Jodie’s terrors, which she’s been experiencing for 2-3 years now, are almost always caused by stress. “I went through one particularly stressful time with work and personal life and was getting them every night,” she explains. “I haven’t had any for a while now - I’m in a really good place.
“If anything, it has made me more self-aware of managing my stress levels. To see the impact I was having on my own mind in such a clear way was a wake-up call to stop putting myself under so much pressure.”
Katie Taylor, 30, has experienced sleep terrors since she was a toddler. When she was younger there didn’t appear to be a trigger, however now it’s almost always when she’s rundown, ill or stressed. Unlike the others, her night terrors come hand-in-hand with sleep paralysis, a temporary inability to move or speak that occurs when waking up or falling asleep.
Katie, who is from Lancashire, explains: “Once awake in a night terror, the fun can begin. Solidly paralysed, there are people in the room bearing down on me. It’s usually a group of shadows that I know are people, just standing around the bed. It can last about half an hour and usually stops when one at the foot of the bed comes too close and I freak out and break out of the paralysis ‘spell’.”
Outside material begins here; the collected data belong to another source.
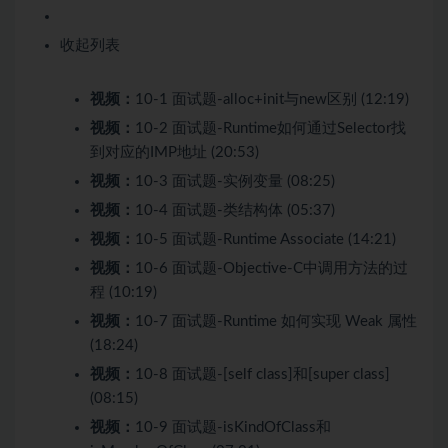
收起列表
视频：
10-1 面试题-alloc+init与new区别 (12:19)
视频：
10-2 面试题-Runtime如何通过Selector找
到对应的IMP地址 (20:53)
视频：
10-3 面试题-实例变量 (08:25)
视频：
10-4 面试题-类结构体 (05:37)
视频：
10-5 面试题-Runtime Associate (14:21)
视频：
10-6 面试题-Objective-C中调用方法的过
程 (10:19)
视频：
10-7 面试题-Runtime 如何实现 Weak 属性
(18:24)
视频：
10-8 面试题-[self class]和[super class]
(08:15)
视频：
10-9 面试题-isKindOfClass和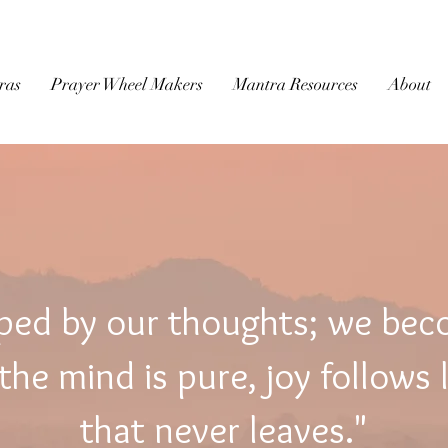
BUDDHIST
MICROFILM
ras
Prayer Wheel Makers
Mantra Resources
About
ped by our thoughts; we be
he mind is pure, joy follows 
that never leaves."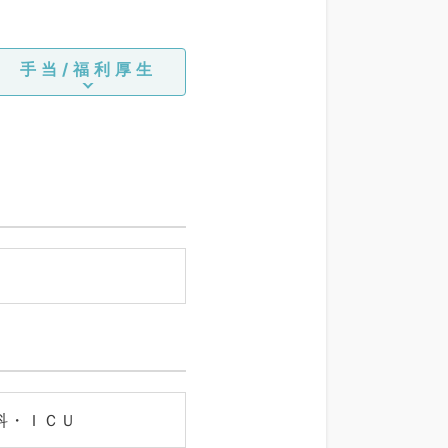
手当/福利厚生
科・ＩＣＵ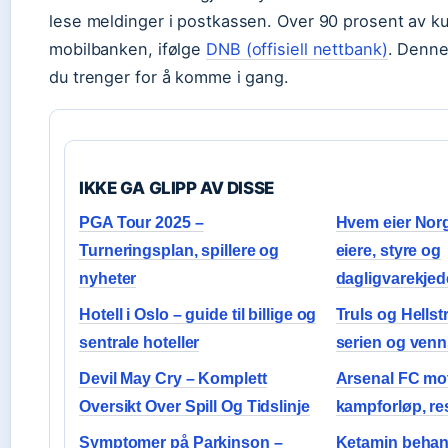
lese meldinger i postkassen. Over 90 prosent av k
mobilbanken, ifølge
DNB (offisiell nettbank)
. Denne
du trenger for å komme i gang.
IKKE GA GLIPP AV DISSE
PGA Tour 2025 –
Hvem eier Nor
Turneringsplan, spillere og
eiere, styre og
nyheter
dagligvarekje
Hotell i Oslo – guide til billige og
Truls og Hellst
sentrale hoteller
serien og ven
Devil May Cry – Komplett
Arsenal FC mo
Oversikt Over Spill Og Tidslinje
kampforløp, res
Symptomer på Parkinson –
Ketamin behan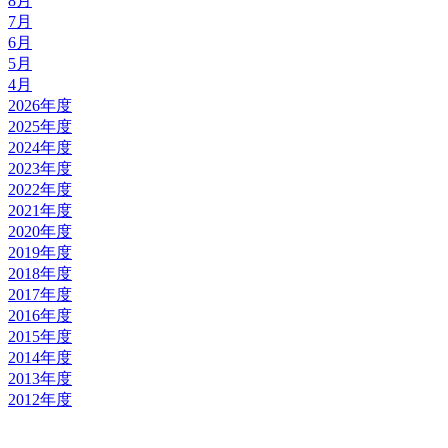
8月
7月
6月
5月
4月
2026年度
2025年度
2024年度
2023年度
2022年度
2021年度
2020年度
2019年度
2018年度
2017年度
2016年度
2015年度
2014年度
2013年度
2012年度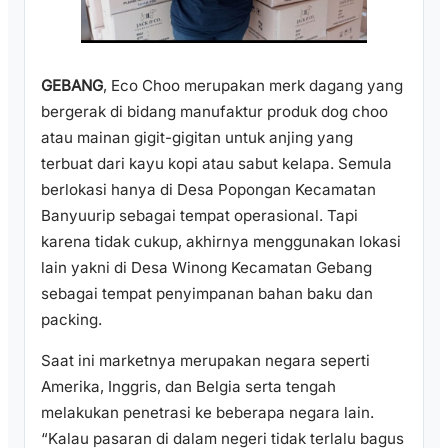
GEBANG
, Eco Choo merupakan merk dagang yang
bergerak di bidang manufaktur produk dog choo
atau mainan gigit-gigitan untuk anjing yang
terbuat dari kayu kopi atau sabut kelapa. Semula
berlokasi hanya di Desa Popongan Kecamatan
Banyuurip sebagai tempat operasional. Tapi
karena tidak cukup, akhirnya menggunakan lokasi
lain yakni di Desa Winong Kecamatan Gebang
sebagai tempat penyimpanan bahan baku dan
packing.
Saat ini marketnya merupakan negara seperti
Amerika, Inggris, dan Belgia serta tengah
melakukan penetrasi ke beberapa negara lain.
“Kalau pasaran di dalam negeri tidak terlalu bagus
Dr Ebrahim says if your sleep terrors persist they need to be looked into as they can be caused by underlying health issues such as sleep apnoea. If properly investigated, they can be treated with therapy or medication.
Majendie adds: “Other ways that can be useful in dealing with these types of sleep disorders is to adjust your nighttime routine, so to go to bed earlier and have a relaxing bath before bed using some essential oils such as lavender, chamomile, rose or sandlewood. These types of oils can usually help send a person into a deeper sleep.”